Tag Archives: multitasking

The uses of kernal threads

A novel approach to multitasking is assigning engine subsystems to run separate threads. The processor is what actually runs a code stream whilst the thread acts as an execution context for the processor.

A kernel thread is a kernel entity, like processes and interrupts handlers; it is the entity handled by the system scheduler. A kernel thread runs in user mode environment when executing user functions or library calls; it switches to kernel mode environment when executing system calls.

It stores the execution state of the 3 basic parts of the code stream; the stack which contains private data from execution, the registers which save and restore the thread, and the thread control block.

When the OS schedules a thread, it stores the registers of the current one and restores the registers of the new one. New thread starts running just where it left off.

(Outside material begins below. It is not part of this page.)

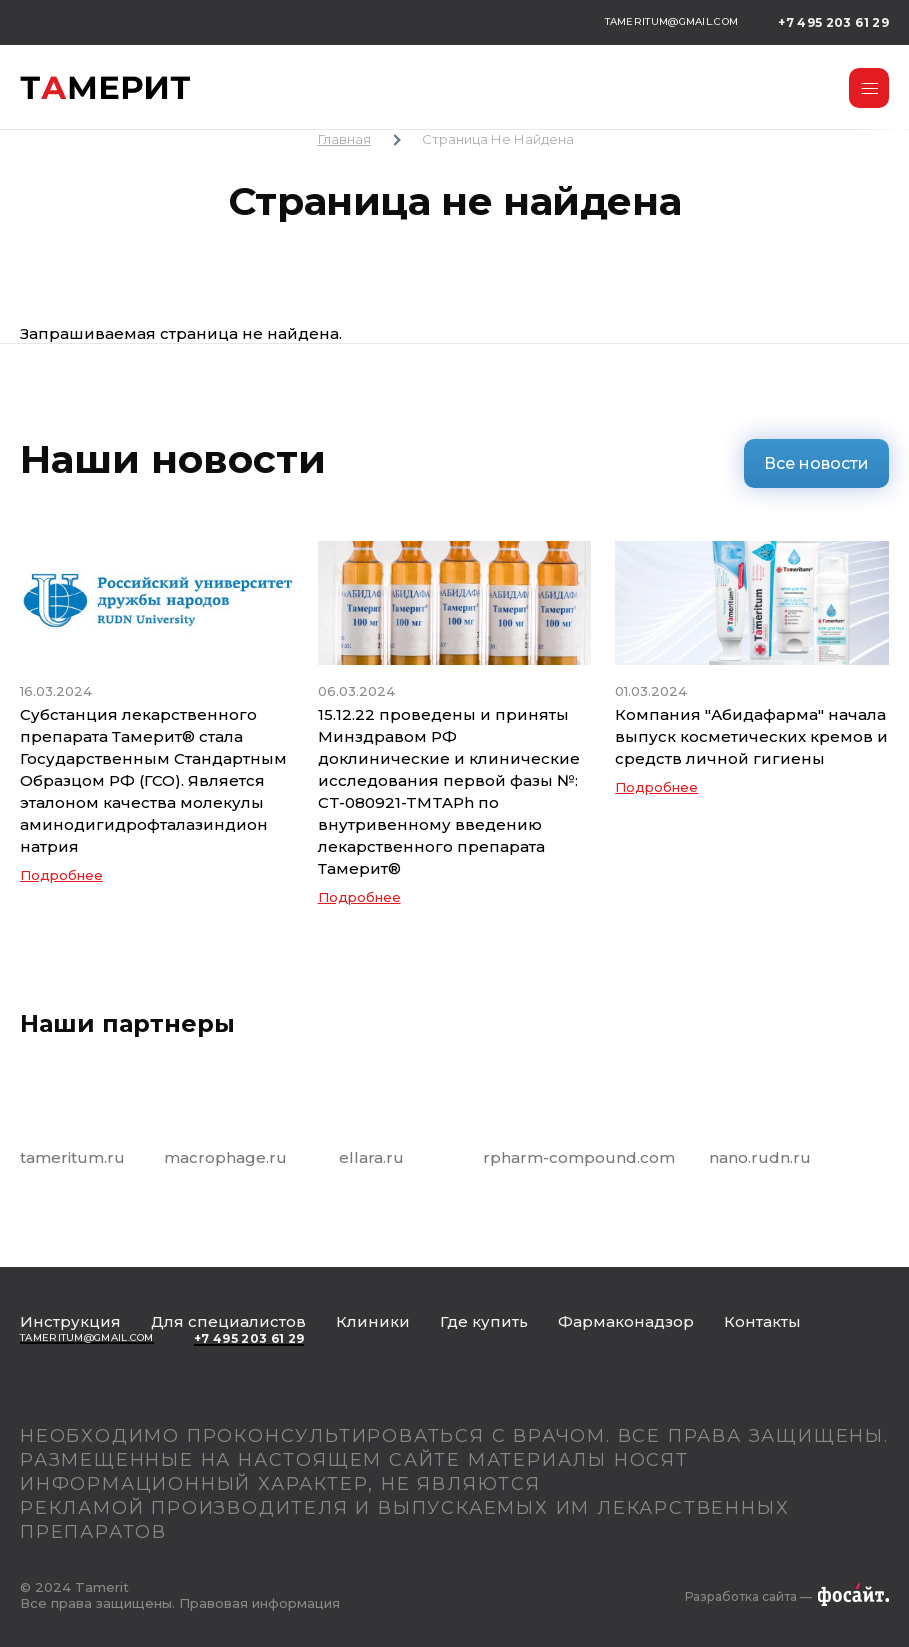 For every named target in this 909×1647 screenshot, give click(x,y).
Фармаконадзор (626, 1321)
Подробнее (61, 875)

It is fairly common for kernel code to create lightweight processes – kernel threads – which perform a certain task asynchronously. To see these threads, run ps ax on a 2.6 kernel and note all of the processes in at the beginning of the listing. The code which sets up threads has tended to be implemented again every time a new thread is needed, however, certain tasks are not always handled well. The current kernel also does not easily allow the creator of a kernel thread to control the behavior of that thread.

A kernel thread is created with the following line of code:

    struct task_struct *kthread_create(int (*threadfn)(void *data),

                                       void *data,

                                                       const char *namefmt, …);

Sometimes, a thread asks the kernel to do something that doesn’t need to execute instructions such as reading a block off the disk, then receive a packet from the network. These calls block inside the kernel.

The kernel starts the operation, puts the thread on a wait queue for when the operation completes, and schedules a new thread to run. It’s as if the call to schedule() only returns when the operation is complete: the stack and data registers are maintained

    Because kernel has full knowledge of all threads, Scheduler may decide to give more time to a process having large number of threads than process having small number of threads. Kernel-level threads are especially good for applications that frequently block.

The kernel-level threads are slow and inefficient. For instance, threads operations are hundreds of times slower than that of user-level threads.

    Since kernel must manage and then schedule threads as well as processes. It require a full thread control block (TCB) for each thread to maintain information about threads. As a result there is significant overhead and increased in kernel complexity.

Kernel-Level threads make concurrency much cheaper than process because, much less state to allocate and initialize. However, for fine-grained concurrency, kernel-level threads will still suffer from too much overhead. Thread operations still require system calls. Ideally, we require thread operations to be as fast as a procedure call. Kernel-Level threads have to be general to support the needs of all programmers, languages, runtimes, etc.